Deploying to AWS ECS(Elastic Container Service)

AWS ECS (elastic container service) is a fully managed container orchestration service. With AWS Fargate, a serverless compute engine for containers, ECS provides the benefit of AWS Lambda without sacrificing computing performance.
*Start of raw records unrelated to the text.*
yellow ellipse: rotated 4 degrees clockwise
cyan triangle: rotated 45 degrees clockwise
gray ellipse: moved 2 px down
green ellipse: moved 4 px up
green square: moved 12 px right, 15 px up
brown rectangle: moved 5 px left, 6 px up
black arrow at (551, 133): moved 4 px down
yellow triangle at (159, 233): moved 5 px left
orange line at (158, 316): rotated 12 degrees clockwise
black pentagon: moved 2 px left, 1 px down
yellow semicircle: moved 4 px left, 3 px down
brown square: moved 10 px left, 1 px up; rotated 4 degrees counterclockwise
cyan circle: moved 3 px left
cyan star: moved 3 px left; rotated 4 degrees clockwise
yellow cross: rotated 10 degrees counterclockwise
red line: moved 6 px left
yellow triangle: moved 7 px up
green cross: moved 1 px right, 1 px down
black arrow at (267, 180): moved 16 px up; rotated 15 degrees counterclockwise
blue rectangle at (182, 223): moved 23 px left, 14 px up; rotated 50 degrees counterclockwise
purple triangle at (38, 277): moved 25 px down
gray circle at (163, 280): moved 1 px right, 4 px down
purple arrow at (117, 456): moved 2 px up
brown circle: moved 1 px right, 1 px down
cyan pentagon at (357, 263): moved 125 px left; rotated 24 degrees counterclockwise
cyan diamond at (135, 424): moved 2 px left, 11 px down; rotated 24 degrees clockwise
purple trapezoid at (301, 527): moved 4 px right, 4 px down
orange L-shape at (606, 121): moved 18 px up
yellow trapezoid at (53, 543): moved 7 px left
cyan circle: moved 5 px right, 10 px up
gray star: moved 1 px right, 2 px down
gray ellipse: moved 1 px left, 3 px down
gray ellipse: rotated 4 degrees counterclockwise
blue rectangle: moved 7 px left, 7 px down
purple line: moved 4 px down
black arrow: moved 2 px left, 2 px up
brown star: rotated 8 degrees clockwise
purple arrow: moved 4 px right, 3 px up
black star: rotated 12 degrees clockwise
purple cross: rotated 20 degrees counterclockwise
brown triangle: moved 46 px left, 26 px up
It is great for running more advanced ML prediction service that require more computing power compare to AWS Lambda, while still want to take advantage of the benefits that AWS Lambda brings.

Prerequisites

  1. An active AWS account configured on the machine with AWS CLI installed and configurated

  1. Docker is installed and running on the machine.

  1. AWS ECS CLI tool

AWS ECS deployment with BentoML

We will walk through from deploying BentoService with ECS, validate result with sample data and removing service and clean up AWS resources.

We will use the IrisClassifier BentoService from the getting started guide(https://docs.bentoml.org/en/latest/quickstart.html).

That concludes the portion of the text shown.